Психология выборов

Борис Парамонов


Александр Генис: Президентская кампания в США выруливает к финалу. Победы Митта Ромни на праймериз оставляют его наедине с Обамой. И это значит, что все лето Америку ждет ожесточенная война двух партий, двух мировоззренческих установок. Эта борьба и есть постоянная сущность американской демократии, но выборы делают ее яркой, наглядной и - после президентских выборов в России - особенно актуальной не только для Америки.
Сегодня мы пригласили в студию философа ''Американского часа'' Бориса Парамонова, чтобы, выйдя за круг текущей политики, поговорить о том, как на выборах сказывается специфический характер национальной культуры.

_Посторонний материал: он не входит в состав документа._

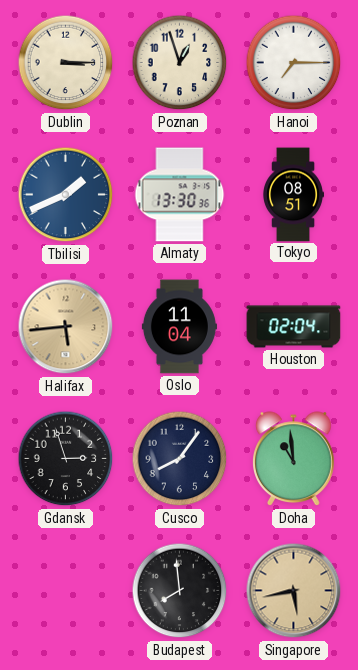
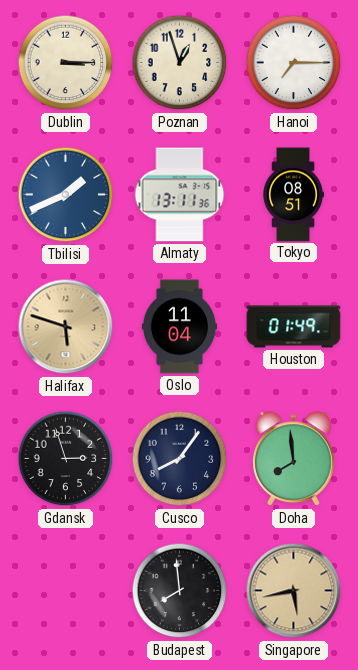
Almaty: 13:30 -> 13:11
Halifax: 5:44 -> 5:48
Houston: 02:04 -> 01:49
Doha: 10:59 -> 7:59
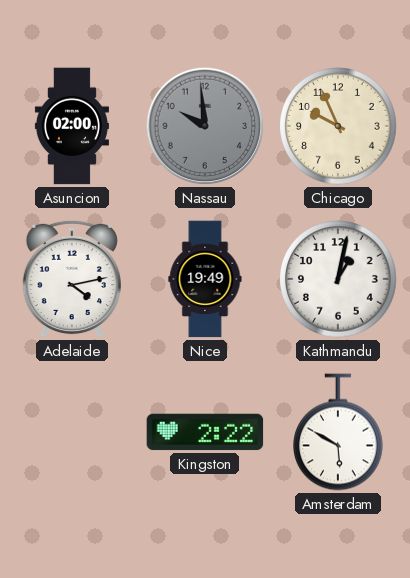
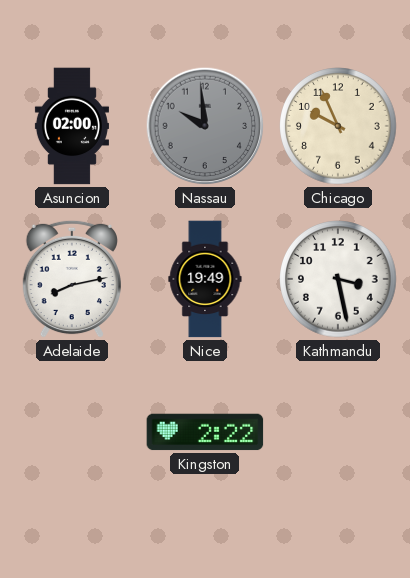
Adelaide: 4:13 -> 8:13
Kathmandu: 1:02 -> 3:28
Amsterdam: 5:50 -> none
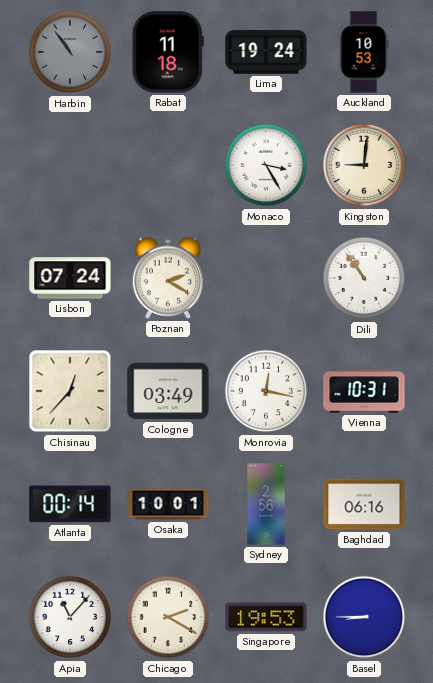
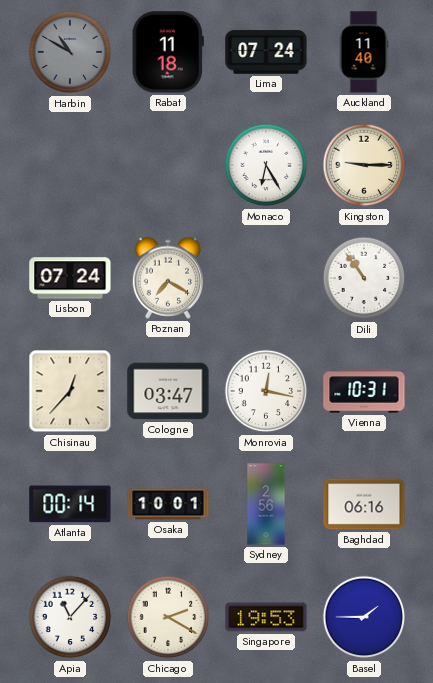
Harbin: 10:54 -> 10:50
Lima: 19:24 -> 07:24
Auckland: 10:53 -> 11:40
Monaco: 3:25 -> 6:25
Kingston: 9:01 -> 9:15
Poznan: 2:20 -> 7:20
Cologne: 03:49 -> 03:47
Basel: 8:45 -> 1:45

Борис Парамонов: Что и говорить, разные кампании, и главная разница – в Соединенных Штатах предвыборная борьба ведется открытая и свободная, а в России известно какая, игра в одни ворота. Президент не выбирался, а назначался, причем сам себя назначил. Но это - внешний слой проблемы, обстоятельства, так сказать, механические, а не органические. Вопрос самый интересный: какова органика, органическая культура Америки и России, как они сказываются в их политической жизни.
И тут нужно сказать, что американская политическая культура изначально плюралистическая, скорее даже дуалистическая. Известно, что есть республиканцы и демократы, что первые ориентированы скорее консервативно, а вторые либерально. Это, вообще-то говоря, весьма неточно, не всегда так было. Республиканцы, например, вели войну за освобождение негритянского населения от рабства, то есть выступали куда как либерально, а демократы-южане рабство защищали.

Александр Генис: Конечно, Авраам Линкольн был республиканцем, о чем всегда напоминает избирателям эта партия.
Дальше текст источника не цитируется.